Exercise description: Could you filter the records below down to the lines that include the word "account"?

Data for analysis:

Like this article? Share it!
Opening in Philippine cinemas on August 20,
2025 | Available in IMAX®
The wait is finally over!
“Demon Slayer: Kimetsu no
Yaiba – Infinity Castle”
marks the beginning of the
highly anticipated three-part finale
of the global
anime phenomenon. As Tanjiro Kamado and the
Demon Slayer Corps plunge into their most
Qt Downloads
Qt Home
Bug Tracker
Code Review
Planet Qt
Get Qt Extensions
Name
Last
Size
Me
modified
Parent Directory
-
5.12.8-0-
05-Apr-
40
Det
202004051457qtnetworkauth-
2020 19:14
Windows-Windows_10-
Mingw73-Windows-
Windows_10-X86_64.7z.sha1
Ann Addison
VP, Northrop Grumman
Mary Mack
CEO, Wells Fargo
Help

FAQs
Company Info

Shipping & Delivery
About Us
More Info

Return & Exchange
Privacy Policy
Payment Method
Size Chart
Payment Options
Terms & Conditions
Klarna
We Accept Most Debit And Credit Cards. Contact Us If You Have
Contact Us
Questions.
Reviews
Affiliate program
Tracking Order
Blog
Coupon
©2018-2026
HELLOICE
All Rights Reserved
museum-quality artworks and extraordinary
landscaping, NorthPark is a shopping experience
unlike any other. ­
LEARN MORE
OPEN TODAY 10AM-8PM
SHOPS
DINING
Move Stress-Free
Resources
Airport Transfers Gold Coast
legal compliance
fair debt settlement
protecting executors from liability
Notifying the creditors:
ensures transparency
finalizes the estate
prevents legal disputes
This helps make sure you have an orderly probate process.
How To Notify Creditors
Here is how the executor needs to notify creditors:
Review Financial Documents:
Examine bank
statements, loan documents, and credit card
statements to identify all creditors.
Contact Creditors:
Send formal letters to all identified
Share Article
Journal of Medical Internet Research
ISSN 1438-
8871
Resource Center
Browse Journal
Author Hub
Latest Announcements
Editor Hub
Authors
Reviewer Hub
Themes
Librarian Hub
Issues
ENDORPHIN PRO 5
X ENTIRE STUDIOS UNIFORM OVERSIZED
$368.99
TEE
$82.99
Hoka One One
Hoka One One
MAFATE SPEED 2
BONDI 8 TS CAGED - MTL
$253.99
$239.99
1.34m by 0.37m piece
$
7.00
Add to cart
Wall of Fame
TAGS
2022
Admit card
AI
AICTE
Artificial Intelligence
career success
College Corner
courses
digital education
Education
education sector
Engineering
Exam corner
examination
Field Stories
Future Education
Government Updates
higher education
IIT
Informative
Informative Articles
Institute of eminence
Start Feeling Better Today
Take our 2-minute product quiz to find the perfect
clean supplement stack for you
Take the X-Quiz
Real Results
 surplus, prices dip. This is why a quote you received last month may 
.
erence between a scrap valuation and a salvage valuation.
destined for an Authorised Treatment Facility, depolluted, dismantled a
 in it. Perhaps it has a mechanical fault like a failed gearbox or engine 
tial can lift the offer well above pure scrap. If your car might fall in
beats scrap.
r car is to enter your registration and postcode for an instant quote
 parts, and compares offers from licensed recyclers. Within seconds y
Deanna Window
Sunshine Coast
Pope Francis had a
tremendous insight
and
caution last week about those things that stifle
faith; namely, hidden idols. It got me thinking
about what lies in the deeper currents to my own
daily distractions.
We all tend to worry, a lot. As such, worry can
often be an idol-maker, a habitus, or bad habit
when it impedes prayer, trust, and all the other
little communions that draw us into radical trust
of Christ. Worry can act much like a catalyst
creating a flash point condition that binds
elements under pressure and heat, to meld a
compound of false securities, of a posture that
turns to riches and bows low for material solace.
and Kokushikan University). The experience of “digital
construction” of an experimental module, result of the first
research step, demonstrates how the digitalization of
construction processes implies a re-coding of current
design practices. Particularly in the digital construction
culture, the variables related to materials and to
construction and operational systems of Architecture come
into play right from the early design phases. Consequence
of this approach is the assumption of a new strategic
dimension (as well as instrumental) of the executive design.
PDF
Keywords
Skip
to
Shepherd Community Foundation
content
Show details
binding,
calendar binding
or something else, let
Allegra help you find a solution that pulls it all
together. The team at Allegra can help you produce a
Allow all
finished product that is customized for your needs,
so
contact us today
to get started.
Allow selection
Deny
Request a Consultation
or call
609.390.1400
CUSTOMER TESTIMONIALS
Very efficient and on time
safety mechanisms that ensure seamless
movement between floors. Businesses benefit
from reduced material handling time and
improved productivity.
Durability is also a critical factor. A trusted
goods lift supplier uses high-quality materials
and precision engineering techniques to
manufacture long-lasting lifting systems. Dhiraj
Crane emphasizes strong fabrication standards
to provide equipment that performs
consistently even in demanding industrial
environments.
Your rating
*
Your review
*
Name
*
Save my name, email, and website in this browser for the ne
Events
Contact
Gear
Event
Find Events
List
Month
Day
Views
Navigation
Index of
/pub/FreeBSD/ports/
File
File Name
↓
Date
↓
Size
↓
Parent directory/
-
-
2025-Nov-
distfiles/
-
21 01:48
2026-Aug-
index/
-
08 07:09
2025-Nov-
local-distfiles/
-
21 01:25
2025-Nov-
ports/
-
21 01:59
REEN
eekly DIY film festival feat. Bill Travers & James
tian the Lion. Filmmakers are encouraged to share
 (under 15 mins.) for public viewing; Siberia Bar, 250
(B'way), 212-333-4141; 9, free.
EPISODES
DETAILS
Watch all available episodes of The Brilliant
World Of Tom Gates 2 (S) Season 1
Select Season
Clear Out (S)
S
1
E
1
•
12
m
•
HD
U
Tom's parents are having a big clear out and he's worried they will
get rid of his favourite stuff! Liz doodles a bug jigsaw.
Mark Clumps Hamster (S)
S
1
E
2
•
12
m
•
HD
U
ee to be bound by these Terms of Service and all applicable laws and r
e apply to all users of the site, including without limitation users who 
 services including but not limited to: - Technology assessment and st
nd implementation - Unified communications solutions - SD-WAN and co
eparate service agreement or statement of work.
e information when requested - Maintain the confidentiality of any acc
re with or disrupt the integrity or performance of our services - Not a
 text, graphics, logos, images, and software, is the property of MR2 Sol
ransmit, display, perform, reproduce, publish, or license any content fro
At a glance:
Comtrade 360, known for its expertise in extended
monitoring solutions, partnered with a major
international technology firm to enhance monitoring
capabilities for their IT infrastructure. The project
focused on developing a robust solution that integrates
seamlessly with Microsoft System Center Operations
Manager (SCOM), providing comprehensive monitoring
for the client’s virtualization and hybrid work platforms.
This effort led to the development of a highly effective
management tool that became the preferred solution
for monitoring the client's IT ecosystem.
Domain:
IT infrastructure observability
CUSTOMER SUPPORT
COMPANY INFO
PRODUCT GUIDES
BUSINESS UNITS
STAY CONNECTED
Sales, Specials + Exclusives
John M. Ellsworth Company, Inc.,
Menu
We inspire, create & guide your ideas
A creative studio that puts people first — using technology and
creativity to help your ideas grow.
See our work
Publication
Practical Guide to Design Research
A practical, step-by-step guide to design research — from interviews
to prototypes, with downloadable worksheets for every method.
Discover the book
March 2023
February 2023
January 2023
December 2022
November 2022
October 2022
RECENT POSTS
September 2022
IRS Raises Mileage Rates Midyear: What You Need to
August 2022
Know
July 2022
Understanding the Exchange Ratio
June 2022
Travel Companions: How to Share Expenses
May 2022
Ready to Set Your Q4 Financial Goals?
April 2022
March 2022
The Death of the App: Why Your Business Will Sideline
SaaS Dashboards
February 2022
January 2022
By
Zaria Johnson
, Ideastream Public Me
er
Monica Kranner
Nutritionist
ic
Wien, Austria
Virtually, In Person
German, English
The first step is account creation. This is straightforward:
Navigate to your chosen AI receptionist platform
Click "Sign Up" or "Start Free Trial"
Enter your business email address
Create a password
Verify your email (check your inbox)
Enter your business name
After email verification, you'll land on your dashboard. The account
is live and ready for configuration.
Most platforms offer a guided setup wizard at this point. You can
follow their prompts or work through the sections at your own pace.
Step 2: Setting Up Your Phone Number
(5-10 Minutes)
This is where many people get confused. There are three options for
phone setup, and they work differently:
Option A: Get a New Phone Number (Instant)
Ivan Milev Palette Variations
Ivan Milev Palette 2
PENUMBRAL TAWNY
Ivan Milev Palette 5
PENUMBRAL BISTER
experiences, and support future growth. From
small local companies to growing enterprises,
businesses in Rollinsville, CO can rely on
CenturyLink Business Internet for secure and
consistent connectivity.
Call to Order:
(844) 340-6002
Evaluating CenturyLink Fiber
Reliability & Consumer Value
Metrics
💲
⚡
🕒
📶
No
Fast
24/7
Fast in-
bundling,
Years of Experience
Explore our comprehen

The completed task:
The first step is account creation. This is straightforward:
After email verification, you'll land on your dashboard. The account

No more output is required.